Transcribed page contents
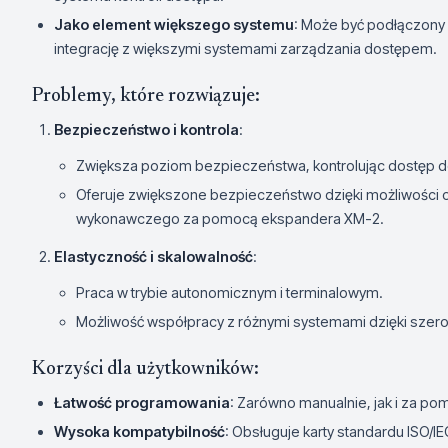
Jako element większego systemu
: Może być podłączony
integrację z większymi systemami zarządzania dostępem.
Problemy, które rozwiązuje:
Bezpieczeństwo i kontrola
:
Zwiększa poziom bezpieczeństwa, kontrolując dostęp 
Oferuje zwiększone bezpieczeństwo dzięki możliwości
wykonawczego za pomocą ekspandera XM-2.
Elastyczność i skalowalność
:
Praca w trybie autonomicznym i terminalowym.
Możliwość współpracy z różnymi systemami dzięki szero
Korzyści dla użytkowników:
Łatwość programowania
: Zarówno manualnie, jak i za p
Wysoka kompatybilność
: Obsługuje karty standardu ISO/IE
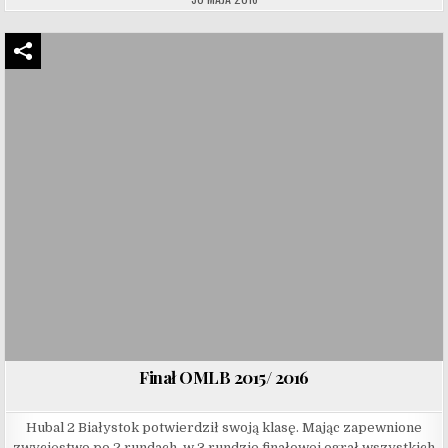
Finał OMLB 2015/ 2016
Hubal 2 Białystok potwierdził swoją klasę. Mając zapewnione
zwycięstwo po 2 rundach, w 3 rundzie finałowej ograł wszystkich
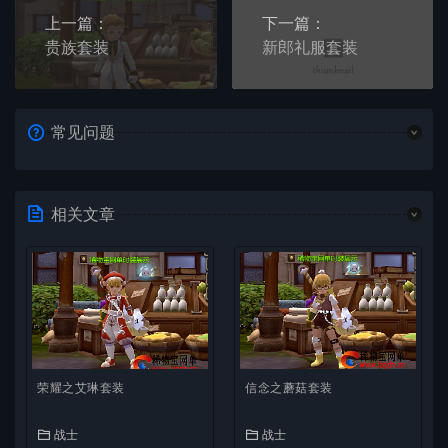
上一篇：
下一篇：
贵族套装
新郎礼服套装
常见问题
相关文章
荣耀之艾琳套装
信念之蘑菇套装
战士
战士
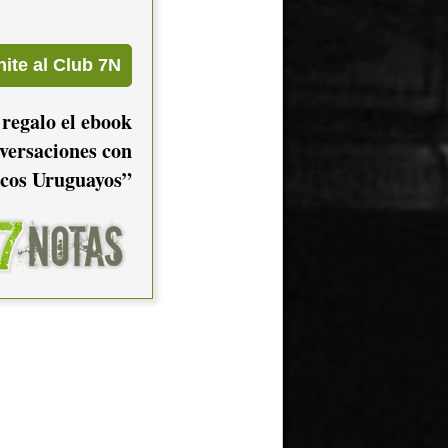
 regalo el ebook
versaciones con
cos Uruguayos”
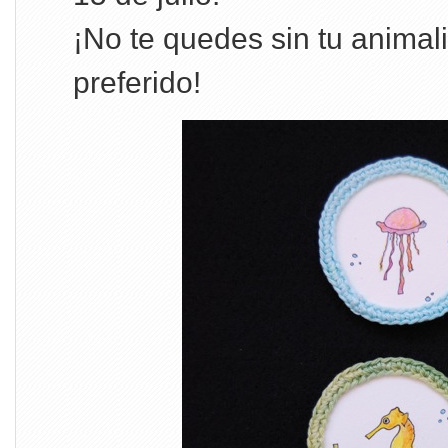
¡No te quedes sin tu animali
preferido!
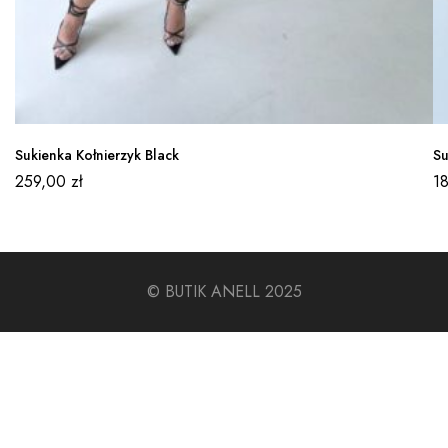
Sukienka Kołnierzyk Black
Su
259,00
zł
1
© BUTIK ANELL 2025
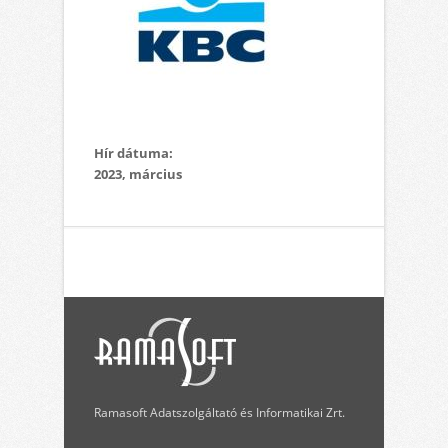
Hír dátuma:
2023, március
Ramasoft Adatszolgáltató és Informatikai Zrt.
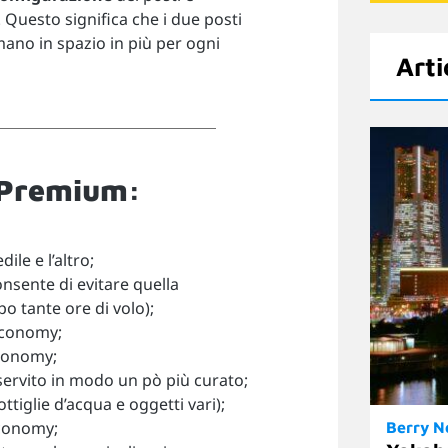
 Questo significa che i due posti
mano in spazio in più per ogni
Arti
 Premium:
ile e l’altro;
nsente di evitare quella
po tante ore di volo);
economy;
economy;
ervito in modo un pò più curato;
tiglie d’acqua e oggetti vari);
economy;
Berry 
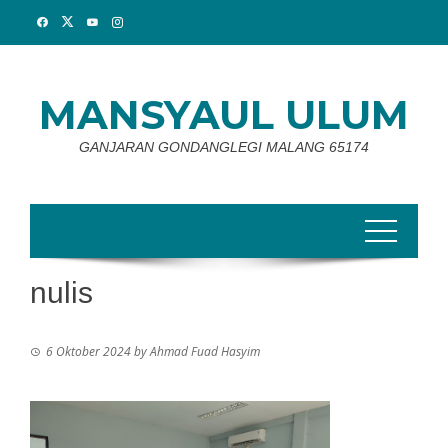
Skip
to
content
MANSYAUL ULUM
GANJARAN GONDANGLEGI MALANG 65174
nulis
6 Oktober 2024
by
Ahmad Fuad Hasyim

- **WHAT YOU HAVE TO DO**: Once the line containing "versaciones con" is found, copy it and each line after it through the end of the entries above exactly; nothing else, and no pictures.

- **ANSWER SECTION**:
versaciones con
cos Uruguayos”
¡No te quedes sin tu animali
preferido!
Sukienka Kołnierzyk Black
Su
259,00
zł
1
© BUTIK ANELL 2025
Hír dátuma:
2023, március
Ramasoft Adatszolgáltató és Informatikai Zrt.
 Questo significa che i due posti
mano in spazio in più per ogni
Arti
 Premium:
ile e l’altro;
nsente di evitare quella
po tante ore di volo);
economy;
economy;
ervito in modo un pò più curato;
tiglie d’acqua e oggetti vari);
economy;
Berry 
Skip
to
content
MANSYAUL ULUM
GANJARAN GONDANGLEGI MALANG 65174
nulis
6 Oktober 2024
by
Ahmad Fuad Hasyim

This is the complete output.